▶ _About this task_: The line containing "se recibió en" marks the end, so write out exactly every line from the top of the entries below through that one.
*** Opening of Dataset records ***
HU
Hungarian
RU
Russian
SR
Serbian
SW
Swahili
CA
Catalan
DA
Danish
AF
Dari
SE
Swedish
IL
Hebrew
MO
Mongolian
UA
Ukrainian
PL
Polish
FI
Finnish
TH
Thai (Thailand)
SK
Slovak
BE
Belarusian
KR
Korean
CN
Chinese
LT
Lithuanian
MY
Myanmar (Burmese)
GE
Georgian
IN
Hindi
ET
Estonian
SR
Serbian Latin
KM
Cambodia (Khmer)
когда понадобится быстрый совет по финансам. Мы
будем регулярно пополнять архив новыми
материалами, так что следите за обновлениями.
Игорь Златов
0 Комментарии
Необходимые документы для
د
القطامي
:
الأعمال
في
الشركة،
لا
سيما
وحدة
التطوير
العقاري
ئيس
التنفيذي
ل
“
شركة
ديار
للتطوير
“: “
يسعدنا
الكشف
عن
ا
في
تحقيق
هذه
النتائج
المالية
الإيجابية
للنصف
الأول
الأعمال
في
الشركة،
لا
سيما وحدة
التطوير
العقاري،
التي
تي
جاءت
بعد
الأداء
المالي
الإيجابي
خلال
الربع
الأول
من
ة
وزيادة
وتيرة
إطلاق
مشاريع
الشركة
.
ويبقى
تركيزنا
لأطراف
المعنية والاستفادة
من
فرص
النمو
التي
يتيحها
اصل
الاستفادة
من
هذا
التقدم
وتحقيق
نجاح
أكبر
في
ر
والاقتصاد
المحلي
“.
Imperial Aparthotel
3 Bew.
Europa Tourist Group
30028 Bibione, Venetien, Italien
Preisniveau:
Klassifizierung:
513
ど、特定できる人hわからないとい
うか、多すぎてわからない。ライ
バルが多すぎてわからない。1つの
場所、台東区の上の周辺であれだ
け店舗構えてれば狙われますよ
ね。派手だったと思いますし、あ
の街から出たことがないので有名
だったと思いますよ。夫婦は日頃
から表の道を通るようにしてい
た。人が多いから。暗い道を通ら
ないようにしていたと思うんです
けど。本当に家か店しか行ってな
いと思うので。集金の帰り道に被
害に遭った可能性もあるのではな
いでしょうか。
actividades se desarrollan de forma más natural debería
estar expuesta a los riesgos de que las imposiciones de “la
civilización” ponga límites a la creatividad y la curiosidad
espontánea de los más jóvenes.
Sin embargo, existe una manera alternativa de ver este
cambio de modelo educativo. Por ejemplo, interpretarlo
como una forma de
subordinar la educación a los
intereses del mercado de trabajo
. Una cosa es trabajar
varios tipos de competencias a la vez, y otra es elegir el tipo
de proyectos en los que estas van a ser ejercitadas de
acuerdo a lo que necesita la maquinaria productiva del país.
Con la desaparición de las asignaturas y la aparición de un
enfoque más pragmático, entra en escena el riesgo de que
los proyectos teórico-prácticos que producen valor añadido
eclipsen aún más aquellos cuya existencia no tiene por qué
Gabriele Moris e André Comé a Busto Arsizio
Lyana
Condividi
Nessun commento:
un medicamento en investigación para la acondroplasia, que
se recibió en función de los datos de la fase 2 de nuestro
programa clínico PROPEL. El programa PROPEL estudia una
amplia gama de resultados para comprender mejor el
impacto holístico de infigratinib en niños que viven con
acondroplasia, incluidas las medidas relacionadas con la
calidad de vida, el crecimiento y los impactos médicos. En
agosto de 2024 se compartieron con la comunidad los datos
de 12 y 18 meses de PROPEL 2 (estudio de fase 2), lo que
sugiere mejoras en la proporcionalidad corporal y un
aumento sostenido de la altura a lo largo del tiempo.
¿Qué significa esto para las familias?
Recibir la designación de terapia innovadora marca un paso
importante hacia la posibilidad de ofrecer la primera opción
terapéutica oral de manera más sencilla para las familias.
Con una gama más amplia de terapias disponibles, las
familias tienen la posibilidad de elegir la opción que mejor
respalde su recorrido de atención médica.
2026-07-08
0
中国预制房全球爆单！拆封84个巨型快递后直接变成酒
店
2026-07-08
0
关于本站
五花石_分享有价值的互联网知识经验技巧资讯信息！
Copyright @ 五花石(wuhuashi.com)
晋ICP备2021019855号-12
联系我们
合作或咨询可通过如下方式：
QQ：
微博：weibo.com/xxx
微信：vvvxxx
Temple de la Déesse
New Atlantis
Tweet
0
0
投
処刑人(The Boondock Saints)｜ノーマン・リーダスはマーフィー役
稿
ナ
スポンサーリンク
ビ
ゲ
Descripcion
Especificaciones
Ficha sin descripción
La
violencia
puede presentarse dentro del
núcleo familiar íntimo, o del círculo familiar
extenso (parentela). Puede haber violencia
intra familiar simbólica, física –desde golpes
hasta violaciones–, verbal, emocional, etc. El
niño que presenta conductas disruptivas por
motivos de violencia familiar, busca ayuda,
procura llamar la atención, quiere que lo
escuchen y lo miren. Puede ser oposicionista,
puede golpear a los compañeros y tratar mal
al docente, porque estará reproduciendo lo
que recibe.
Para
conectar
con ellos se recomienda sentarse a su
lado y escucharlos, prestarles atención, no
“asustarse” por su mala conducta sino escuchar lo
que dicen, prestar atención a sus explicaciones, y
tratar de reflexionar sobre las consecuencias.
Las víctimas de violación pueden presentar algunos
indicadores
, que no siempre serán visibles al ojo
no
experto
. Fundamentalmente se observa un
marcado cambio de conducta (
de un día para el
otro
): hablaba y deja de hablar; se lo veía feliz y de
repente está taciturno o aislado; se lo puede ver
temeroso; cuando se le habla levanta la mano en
*** Close of Dataset records ***
▶ _Result of this task_:
HU
Hungarian
RU
Russian
SR
Serbian
SW
Swahili
CA
Catalan
DA
Danish
AF
Dari
SE
Swedish
IL
Hebrew
MO
Mongolian
UA
Ukrainian
PL
Polish
FI
Finnish
TH
Thai (Thailand)
SK
Slovak
BE
Belarusian
KR
Korean
CN
Chinese
LT
Lithuanian
MY
Myanmar (Burmese)
GE
Georgian
IN
Hindi
ET
Estonian
SR
Serbian Latin
KM
Cambodia (Khmer)
когда понадобится быстрый совет по финансам. Мы
будем регулярно пополнять архив новыми
материалами, так что следите за обновлениями.
Игорь Златов
0 Комментарии
Необходимые документы для
د
القطامي
:
الأعمال
في
الشركة،
لا
سيما
وحدة
التطوير
العقاري
ئيس
التنفيذي
ل
“
شركة
ديار
للتطوير
“: “
يسعدنا
الكشف
عن
ا
في
تحقيق
هذه
النتائج
المالية
الإيجابية
للنصف
الأول
الأعمال
في
الشركة،
لا
سيما وحدة
التطوير
العقاري،
التي
تي
جاءت
بعد
الأداء
المالي
الإيجابي
خلال
الربع
الأول
من
ة
وزيادة
وتيرة
إطلاق
مشاريع
الشركة
.
ويبقى
تركيزنا
لأطراف
المعنية والاستفادة
من
فرص
النمو
التي
يتيحها
اصل
الاستفادة
من
هذا
التقدم
وتحقيق
نجاح
أكبر
في
ر
والاقتصاد
المحلي
“.
Imperial Aparthotel
3 Bew.
Europa Tourist Group
30028 Bibione, Venetien, Italien
Preisniveau:
Klassifizierung:
513
ど、特定できる人hわからないとい
うか、多すぎてわからない。ライ
バルが多すぎてわからない。1つの
場所、台東区の上の周辺であれだ
け店舗構えてれば狙われますよ
ね。派手だったと思いますし、あ
の街から出たことがないので有名
だったと思いますよ。夫婦は日頃
から表の道を通るようにしてい
た。人が多いから。暗い道を通ら
ないようにしていたと思うんです
けど。本当に家か店しか行ってな
いと思うので。集金の帰り道に被
害に遭った可能性もあるのではな
いでしょうか。
actividades se desarrollan de forma más natural debería
estar expuesta a los riesgos de que las imposiciones de “la
civilización” ponga límites a la creatividad y la curiosidad
espontánea de los más jóvenes.
Sin embargo, existe una manera alternativa de ver este
cambio de modelo educativo. Por ejemplo, interpretarlo
como una forma de
subordinar la educación a los
intereses del mercado de trabajo
. Una cosa es trabajar
varios tipos de competencias a la vez, y otra es elegir el tipo
de proyectos en los que estas van a ser ejercitadas de
acuerdo a lo que necesita la maquinaria productiva del país.
Con la desaparición de las asignaturas y la aparición de un
enfoque más pragmático, entra en escena el riesgo de que
los proyectos teórico-prácticos que producen valor añadido
eclipsen aún más aquellos cuya existencia no tiene por qué
Gabriele Moris e André Comé a Busto Arsizio
Lyana
Condividi
Nessun commento:
un medicamento en investigación para la acondroplasia, que
se recibió en función de los datos de la fase 2 de nuestro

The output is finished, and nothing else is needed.